The people in her life she grew to know and love helped Elfri open up more to others she didn’t know. But most of all it was knowing that when the time was right, she and Oliver would be together.
And if that caused her to look sexy, she was good with it. Which no doubt had something to do with Hugh asking again, “Sure you’re okay, Elfri, no biggie for me to hang out if you want?”
Elfri twirled the hose.
“Go do your amazing things, Hugh. We’ll call you if we have any questions.”
Elfri gave Hugh a smile and a wink.
Hugh smiled, nodded, backed away from the Dreamside Companion, got in his cart and headed for the construction center feeling like a lucky guy when Oliver unicycled past him.
Elfri watched Oliver and Hugh wave to each other, then Oliver pedaled up and hopped off next to her.
“Hey, you,” he said, holding the seat of his unicycle.
“Hey,” Elfri said back as they held each other’s eyes for a heartbeat.
Then Oliver asked if th
ey could talk.
They took a walk and Chip tagged along. He liked seeing Elfri and Oliver together and kept his distance so they could have some private space.
They stopped near the Wisdom in Residence yurt that had a wise person in it a month at a time that was booked year round. Currently occupied by a philosopher working on her latest treatise that was called Emotional Religions.
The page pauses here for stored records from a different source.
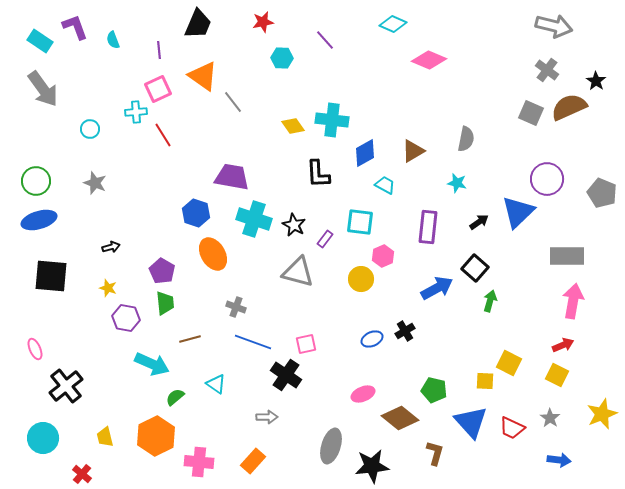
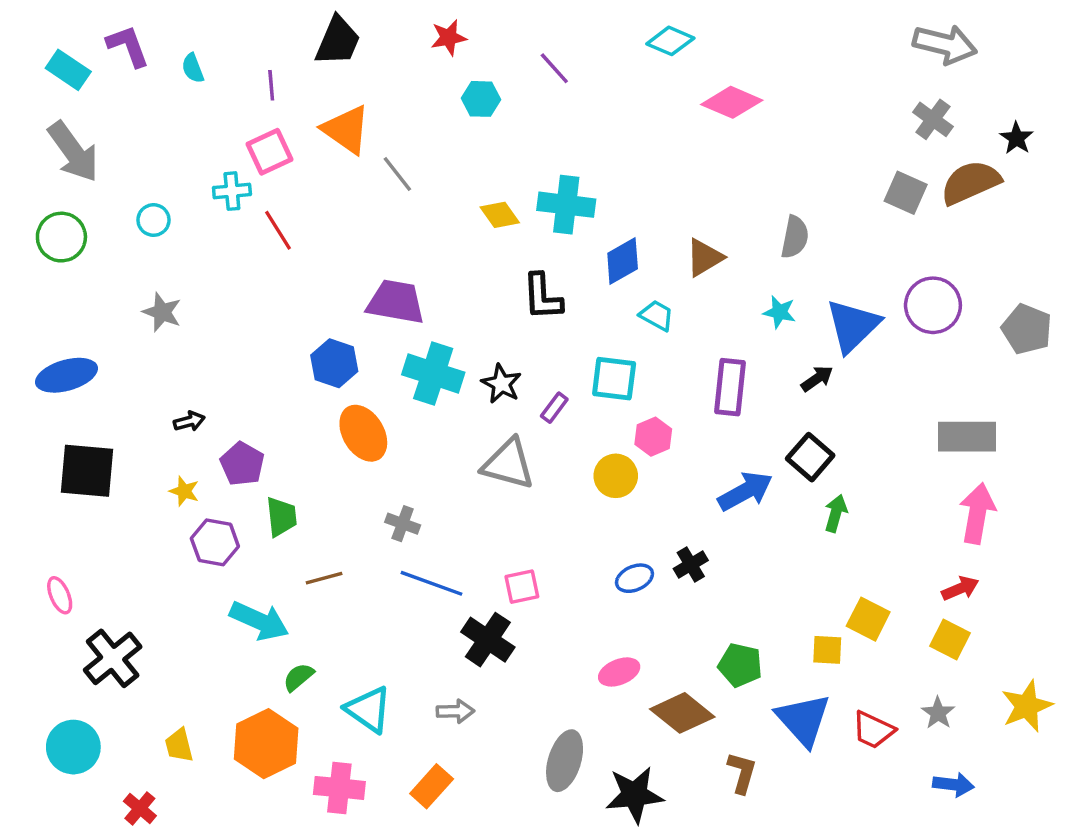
green circle: (36, 181) -> (61, 237), moved
blue triangle: (518, 212) -> (853, 326), moved
purple pentagon: (162, 271) -> (242, 464), moved
cyan triangle: (216, 384) -> (368, 710), moved, size x1.4

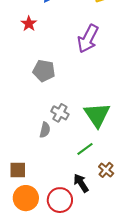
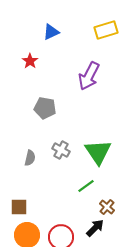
gray semicircle: (45, 130) -> (30, 158), moved
black arrow: (81, 183) -> (95, 228), moved, turned 78

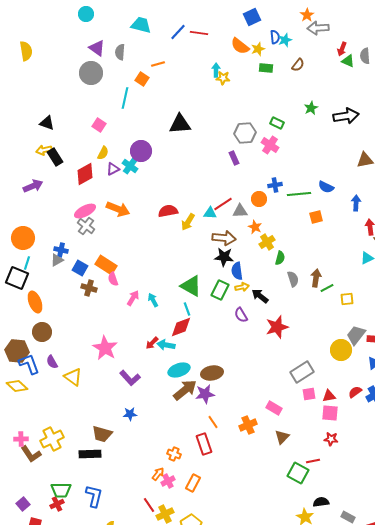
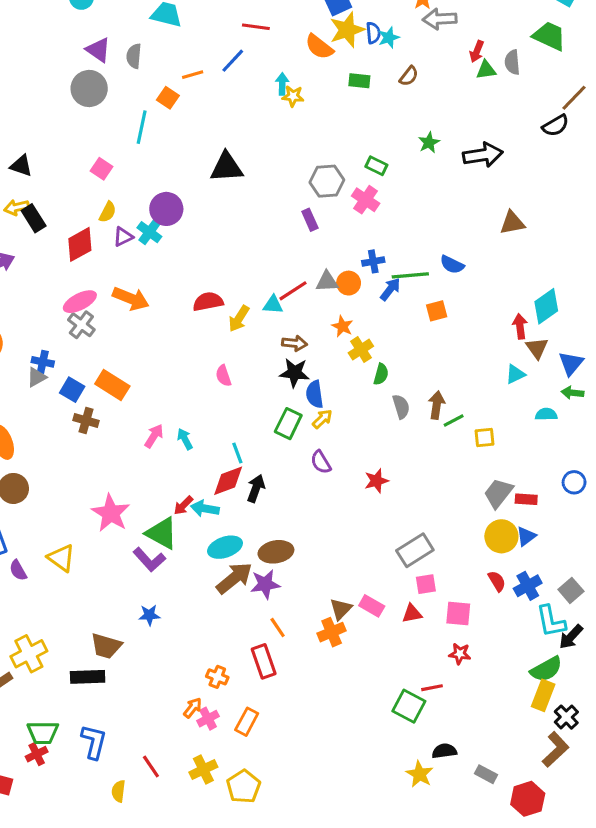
blue line: (178, 32) -> (233, 61), moved
yellow star: (258, 49) -> (347, 30), moved, size x1.6
green triangle: (348, 61) -> (486, 70), turned -32
blue arrow: (356, 203) -> (390, 289), moved, turned 35
gray triangle: (240, 211) -> (327, 282), moved
brown arrow: (224, 238) -> (295, 343), size x0.7
pink semicircle: (113, 279) -> (223, 376), moved
green triangle: (191, 286) -> (162, 533), moved
yellow arrow: (242, 287) -> (322, 419), turned -32
black arrow: (260, 296) -> (256, 488), moved, turned 72
red star: (277, 327) -> (376, 481), size x0.7
yellow circle: (341, 350) -> (501, 536), moved
purple semicircle: (52, 362) -> (18, 570), moved
red semicircle: (355, 392) -> (497, 581), turned 96
red triangle: (329, 396) -> (412, 614), moved
brown triangle: (282, 437) -> (341, 609), moved
red line: (149, 505) -> (151, 766), moved

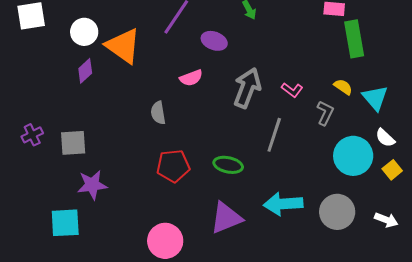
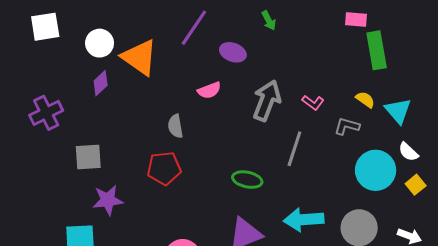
gray L-shape: (325, 113) -> (347, 126), turned -100
purple cross: (32, 135) -> (46, 113), moved, size x1.5
red pentagon: (173, 166) -> (164, 168), moved

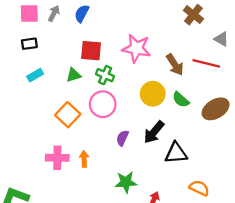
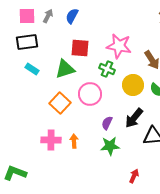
black rectangle: (29, 44) -> (27, 42), size x1.5
cyan rectangle: (35, 75) -> (32, 69), turned 64
green triangle: (74, 75) -> (65, 69), size x1.5
green cross: (105, 75) -> (107, 69), moved
green star: (126, 182) -> (110, 146), moved

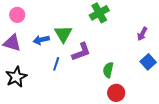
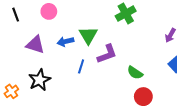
pink circle: (17, 15) -> (49, 11), moved
green semicircle: (108, 70) -> (135, 73), turned -70

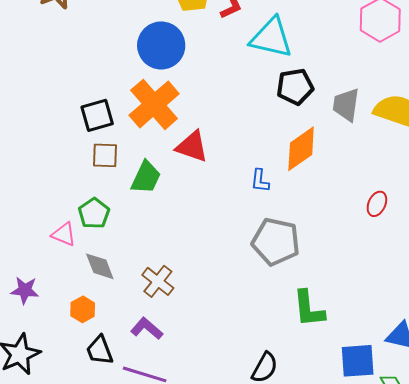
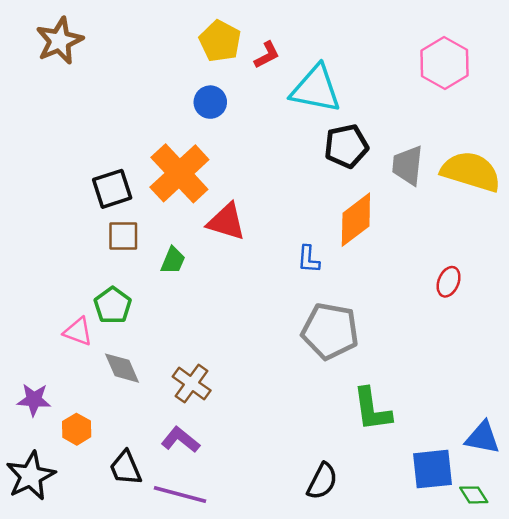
blue circle: (161, 45) -> (210, 102), moved, size x0.6
green trapezoid: (146, 177) -> (173, 260), size x0.7
orange hexagon: (83, 309) -> (77, 429), moved

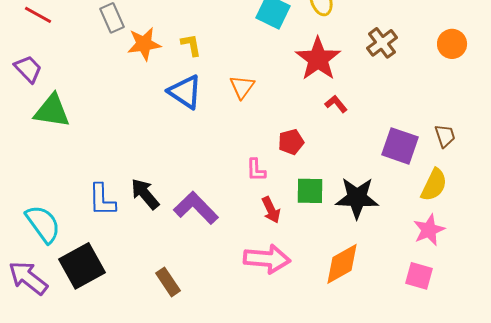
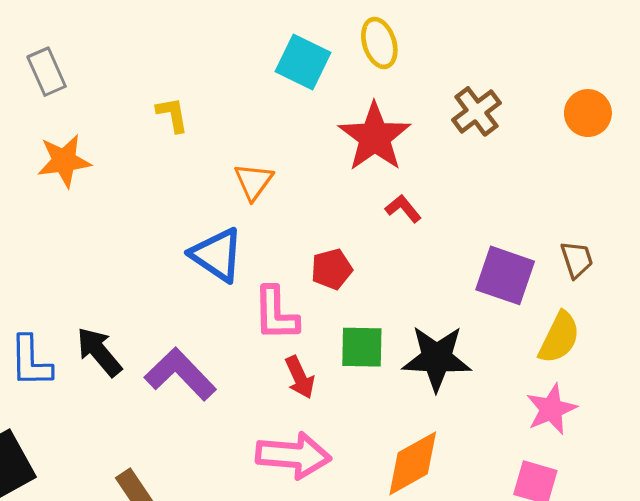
orange star: (144, 44) -> (64, 161), moved
blue triangle: (185, 92) -> (217, 255), moved
pink L-shape: (256, 170) -> (276, 314), size x1.5

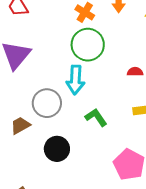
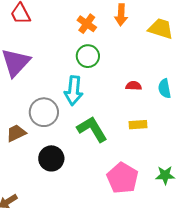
green circle: (88, 45) -> (88, 56), size x0.7
green L-shape: (96, 117) -> (92, 129), size x1.4

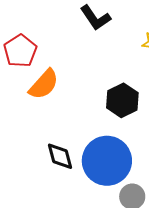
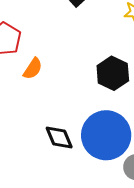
orange semicircle: (44, 84) -> (33, 69), size x0.7

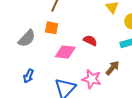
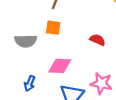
gray semicircle: (27, 38) -> (26, 41), turned 48
pink diamond: (65, 52) -> (60, 66), moved

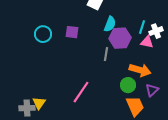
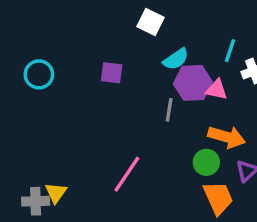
cyan semicircle: (110, 24) -> (176, 59), turned 35
cyan line: (142, 27) -> (230, 51), moved
cyan circle: (43, 34) -> (39, 74), moved
pink triangle: (147, 42) -> (216, 90), moved

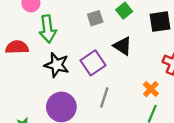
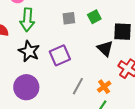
black triangle: (123, 46) -> (105, 48), moved
gray line: (104, 98) -> (78, 86), moved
A very calm lady with an accepting manner.
Elfri looked down on the brook that cut through campus and touched a pond of nearby water lilies. Oliver looked at her.
“How you feeling?”
Elfri turned from the lilies and looked at Oliver.
“About what? Life in general? Or the announcement you and Nicole had to make yesterday to everyone at the Nest regarding Reimer Gore being on the loose after it made the news? News you’ve known about before it became news, which was only shared with a select few that included my grandfather?”
She glanced at Chip sketching by the tree.
“Or how do I feel about treated like a child, not an adult who deserves to know what the fuck is going on, especially since I spend more time with Chip than any of you do?”
Elfri took a step that put her face to face with Oliver.
“You want to know how I feel about that?”
During the short time it took Elfri to tell him how angry and hurt she was, she realized Oliver wasn’t just tuned into what she was telling him about Reimer, he was tuned into her. He was looking deep into her eyes.
Elfri stopped talking.
Oliver took her hands and drew Elfri slowly into his arms.
“You’re a hothead,” he said.
Elfri said, “What are you going to do about it?”
Chip went back to drawing. The Driller wasn’t into kissing.
CHAPTER 63
The motel room was warm; ceiling fans, but no air conditioning.
Leon, Will, Ray, Oliver, and Jack studied a map of Northeast Oregon.
There were four markers on the map where Reimer had been in relation to Lake Meadows. It was decided and agreed, with Molly’s and Nicole’s approval, that Oliver and Jack would use Ed and Al to hunt Reimer like they did when with the biker gang, only this time the team would move in once Reimer was spotted.